● Saved data entries:
════════════════

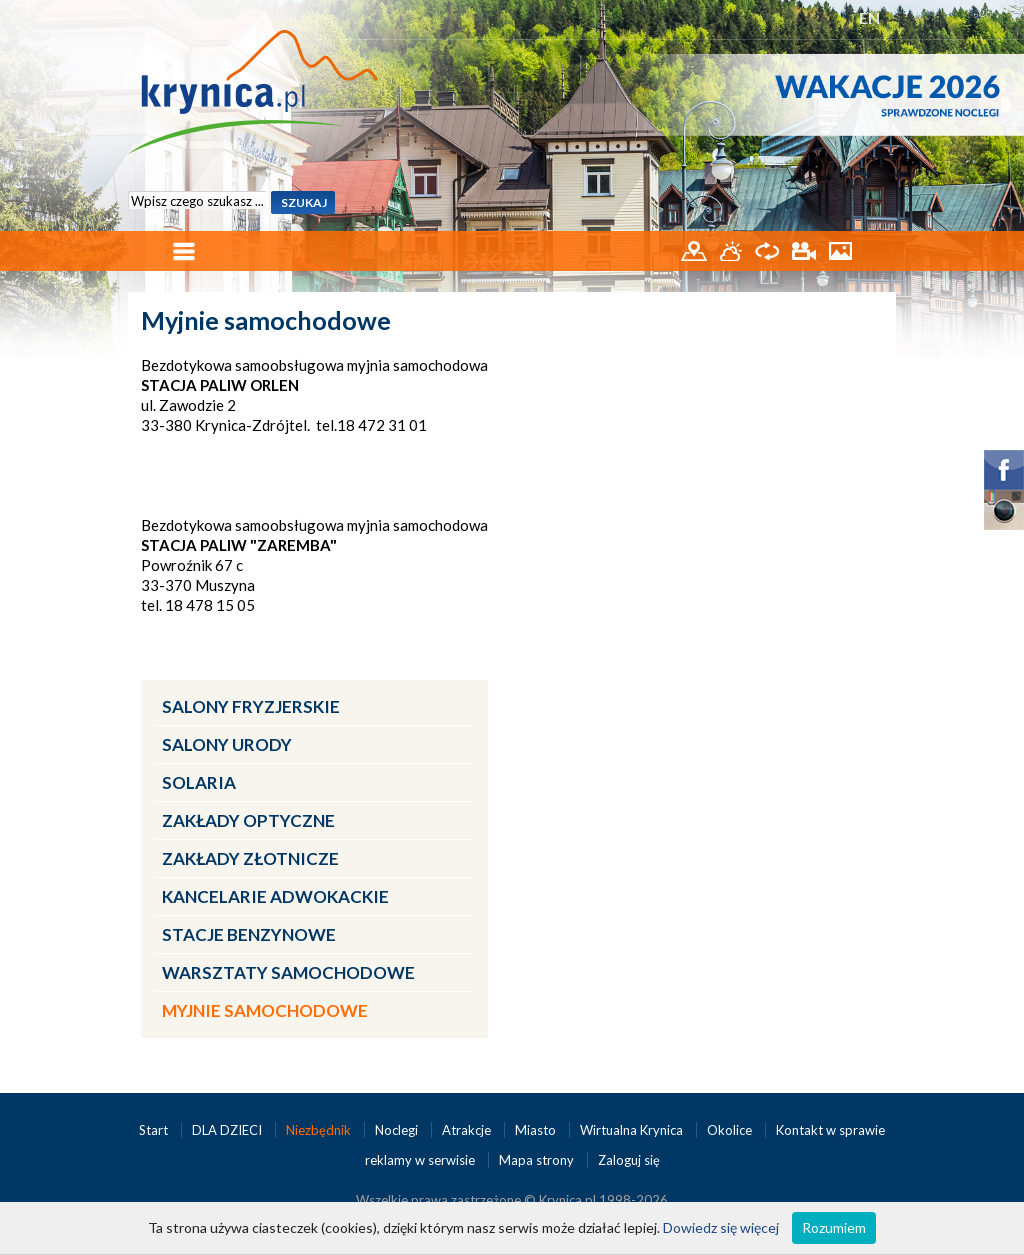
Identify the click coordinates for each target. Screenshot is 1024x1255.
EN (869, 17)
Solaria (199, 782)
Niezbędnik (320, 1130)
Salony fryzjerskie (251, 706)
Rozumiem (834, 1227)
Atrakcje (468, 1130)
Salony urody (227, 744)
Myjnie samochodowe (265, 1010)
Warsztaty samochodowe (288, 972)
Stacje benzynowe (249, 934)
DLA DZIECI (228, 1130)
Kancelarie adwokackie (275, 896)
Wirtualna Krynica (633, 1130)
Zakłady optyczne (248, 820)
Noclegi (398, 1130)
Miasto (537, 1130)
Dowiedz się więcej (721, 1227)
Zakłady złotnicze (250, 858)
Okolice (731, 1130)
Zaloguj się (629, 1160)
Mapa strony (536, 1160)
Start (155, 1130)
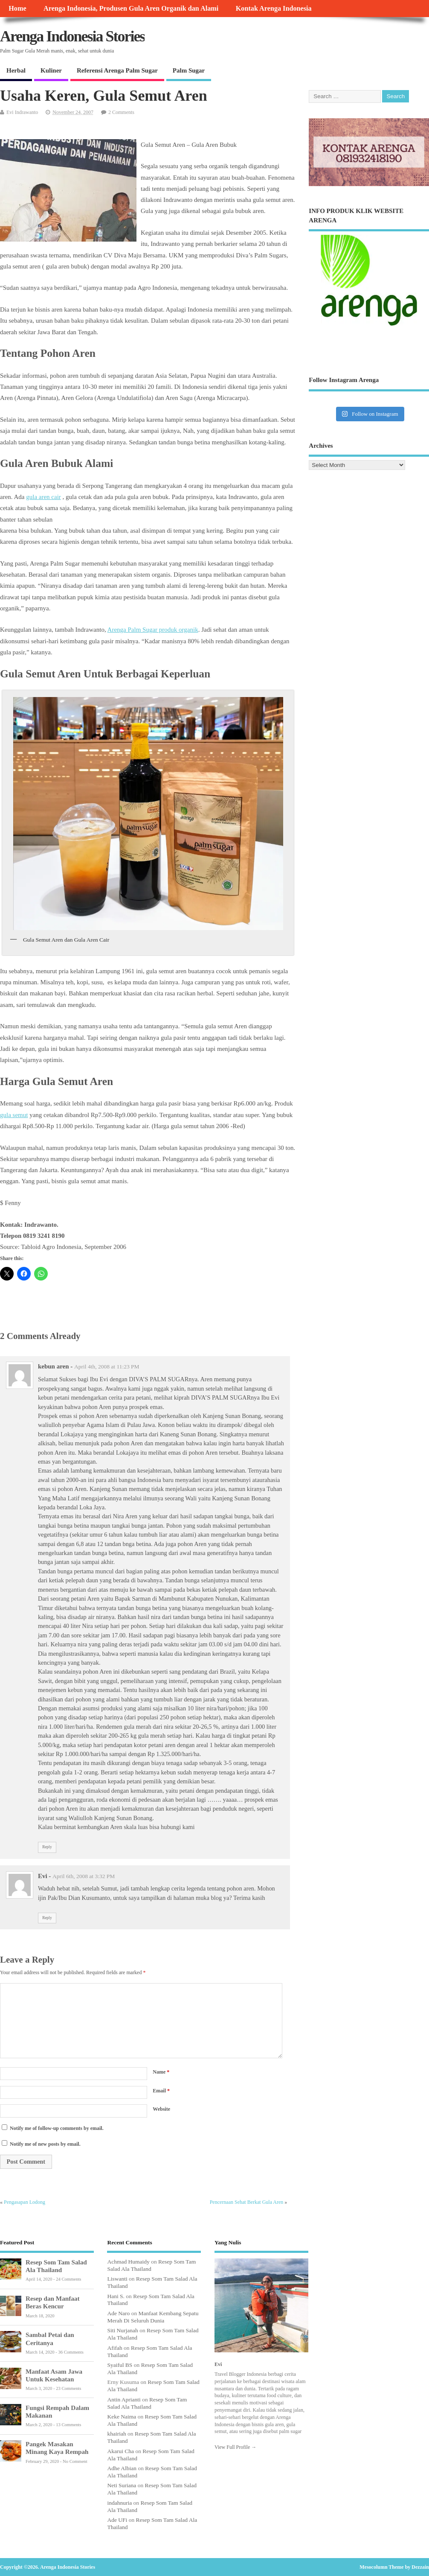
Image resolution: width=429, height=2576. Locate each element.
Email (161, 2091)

════════════════

● Problem details: Before duplicating, set the pictures aside; then output exactly the lines from the one with "Dowiedz się więcej (721, 1227)" through the end of the records, and only those.

● Result of this exercise:
Dowiedz się więcej (721, 1227)
Zakłady złotnicze (250, 858)
Okolice (731, 1130)
Zaloguj się (629, 1160)
Mapa strony (536, 1160)
Start (155, 1130)
Image resolution: width=429, height=2576. Locate each element.
Email (161, 2091)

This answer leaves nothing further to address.